I recently posted on my experience with using a few Python examples of retrieval augmented generation (RAG) with an LLM (OpenAI API). They were underwhelming, though they did provide a lot of insight for me. This post is about my next experiment: let’s get AI tools to generate examples for me. The results were mixed but not for reasons you might think. Here’s what I found using ChatGPT, Microsoft Copilot and Cursor.

Note: you can find the generated code in my LLM_Generated_RAG Github repo. I will likely add to this repo as I try new prompts, LLMs, and approaches.

ChatGPT 4o

Let’s start with the most well-known, ChatGPT. I used a simple prompt to see what it would do. I didn’t provide prompts for different parts of the code. It should not be very extensive code so I didn’t feel the need to divide it into separate prompts. If you want to see my very elementary prompt pull up the ChatGPT related file in the repo.

The first thing I noticed is that it was using PyPDF2 which was deprecated in Decemeber of 2022. Not surprising as, almost certainly, a lot of what the model was trained on used PyPDF2. It actually created well-structured code with functions for the different discrete operations. What I realized later, due to the output of the Cursor tool, is that it created a more granular set of code than it had to. This is exactly what I was looking for but didn’t specify in the prompt. What do I mean? It did the following:

  • read the PDF and extracted the text
  • split the document into chunks
  • created embeddings for the chunks using the OpenAI text-embedding-ada-002
  • created an embedding for the query
  • searched the chunks using faiss
  • generated a response using the query and the chunk(s) as context

This is what I wanted. Turns out there was a very different way to interpret the prompt.

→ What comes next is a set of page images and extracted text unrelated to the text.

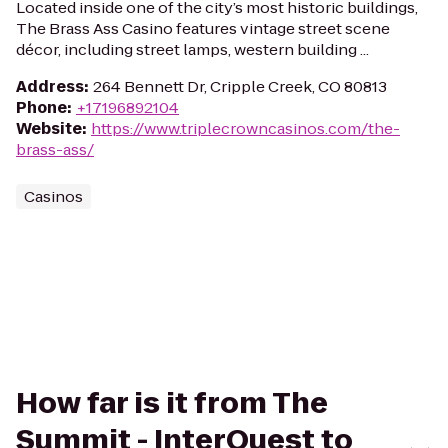
Located inside one of the city’s most historic buildings,
The Brass Ass Casino features vintage street scene
décor, including street lamps, western building ...
Address
:
264 Bennett Dr, Cripple Creek, CO 80813
Phone
:
+17196892104
Website
:
https://www.triplecrowncasinos.com/the-
brass-ass/
Casinos
How far is it from The
Summit - InterQuest to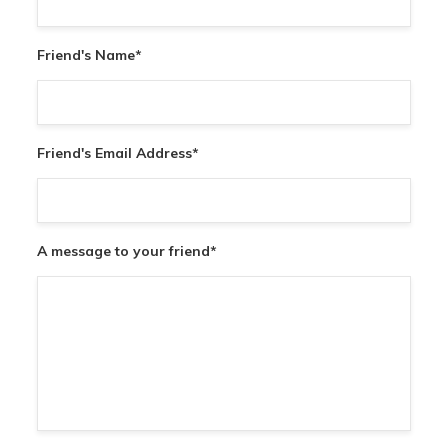
Friend's Name
*
Friend's Email Address
*
A message to your friend
*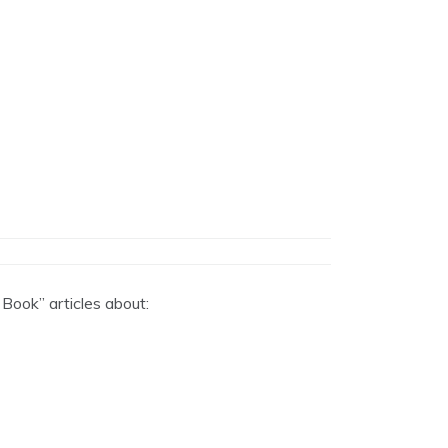
 Book” articles about: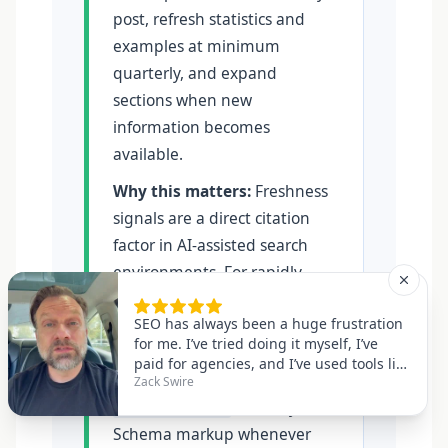
post, refresh statistics and
examples at minimum
quarterly, and expand
sections when new
information becomes
available.
Why this matters:
Freshness
signals are a direct citation
factor in AI-assisted search
environments. For rapidly
evolving topics — AI, finance,
healthcare, technology —
monthly reviews are
advisable. Always update the
field in your
dateModified
Schema markup whenever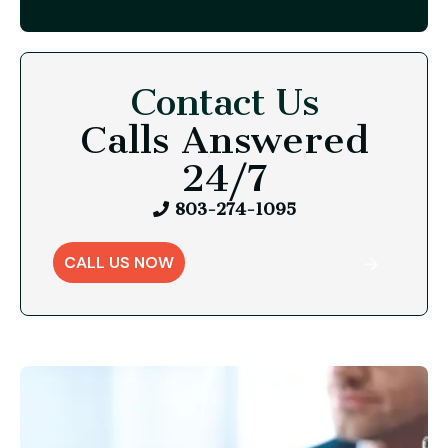
Contact Us
Calls Answered
24/7
803-274-1095
CALL US NOW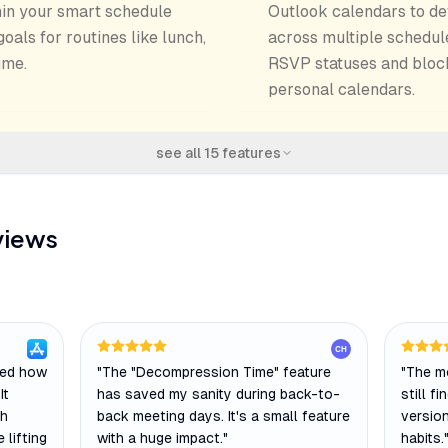
thin your smart schedule
Outlook calendars to def
als for routines like lunch,
across multiple schedul
ime.
RSVP statuses and bloc
personal calendars.
see all
15
features
views
CH
ged how
"
The "Decompression Time" feature
"
The mo
It
has saved my sanity during back-to-
still f
ch
back meeting days. It's a small feature
versio
 lifting
with a huge impact.
"
habits.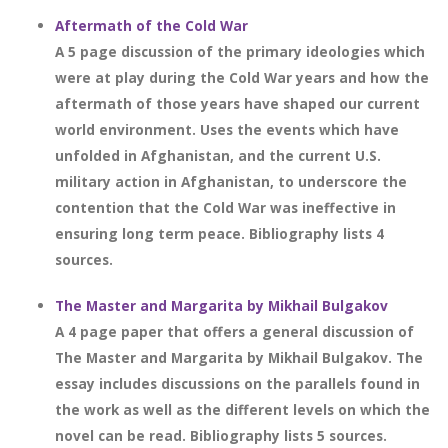
Aftermath of the Cold War
A 5 page discussion of the primary ideologies which
were at play during the Cold War years and how the
aftermath of those years have shaped our current
world environment. Uses the events which have
unfolded in Afghanistan, and the current U.S.
military action in Afghanistan, to underscore the
contention that the Cold War was ineffective in
ensuring long term peace. Bibliography lists 4
sources.
The Master and Margarita by Mikhail Bulgakov
A 4 page paper that offers a general discussion of
The Master and Margarita by Mikhail Bulgakov. The
essay includes discussions on the parallels found in
the work as well as the different levels on which the
novel can be read. Bibliography lists 5 sources.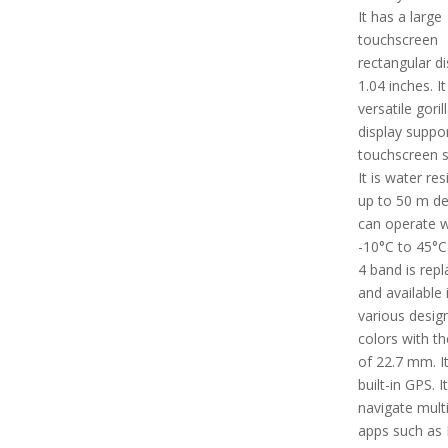
It has a large
touchscreen
rectangular di
1.04 inches. I
versatile goril
display suppo
touchscreen s
It is water res
up to 50 m dep
can operate w
-10°C to 45°C
4 band is rep
and available 
various desig
colors with th
of 22.7 mm. I
built-in GPS. I
navigate mult
apps such as B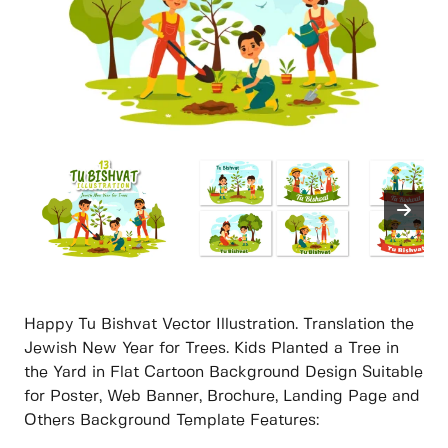
Happy Tu Bishvat Vector Illustration. Translation the
Jewish New Year for Trees. Kids Planted a Tree in
the Yard in Flat Cartoon Background Design Suitable
for Poster, Web Banner, Brochure, Landing Page and
Others Background Template Features:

The downside. The code didn’t run out the box. Also, I believe it only used one chunk for the context to send along with the query. I have to investigate the code more closely to be sure on that single chunk thing. The embedding search chunk function I need to investigate more to understand it. I didn’t try to make the code run for now as that was not part of the experiment. I expect I will try to modify it soon to function. I’ll report back the results.

This granular set of actions was very different than what I got from Cursor.

Cursor

The Cursor prompt was not exactly the same as what I used for ChatGPT, which was bad of me to do. I got a little lazier, but the crux was the same. You can see that prompt here.

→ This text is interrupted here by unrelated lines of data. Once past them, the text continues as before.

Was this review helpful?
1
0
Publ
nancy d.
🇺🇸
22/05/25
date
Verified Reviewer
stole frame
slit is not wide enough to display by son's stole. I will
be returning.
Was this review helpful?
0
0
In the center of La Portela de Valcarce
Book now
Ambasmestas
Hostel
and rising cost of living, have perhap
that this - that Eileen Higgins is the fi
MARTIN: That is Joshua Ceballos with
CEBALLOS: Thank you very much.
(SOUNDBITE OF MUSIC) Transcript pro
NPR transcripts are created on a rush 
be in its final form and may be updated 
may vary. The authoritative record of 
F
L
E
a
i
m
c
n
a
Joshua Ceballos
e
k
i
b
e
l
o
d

The results were very different. It did not provide the granular steps that ChatGPT did. It met the requirement more succinctly.

  • extract the text from the PDF, also using PyPDF2
  • pass the entire text to ChatGPT as context along with the prompt

When I first posted this I said it rain out of the gate, but that was wrong. It suffered from the same issue all three code generations did. It tried to use an old call of openai chat completion. With that fixed I believe it would, hypothetically, return the expected results. It would work similarly to how one does it in the ChatGPT interface. Not what I wanted, but I hadn’t specified to break it down so that I was creating embeddings etc. Fair game.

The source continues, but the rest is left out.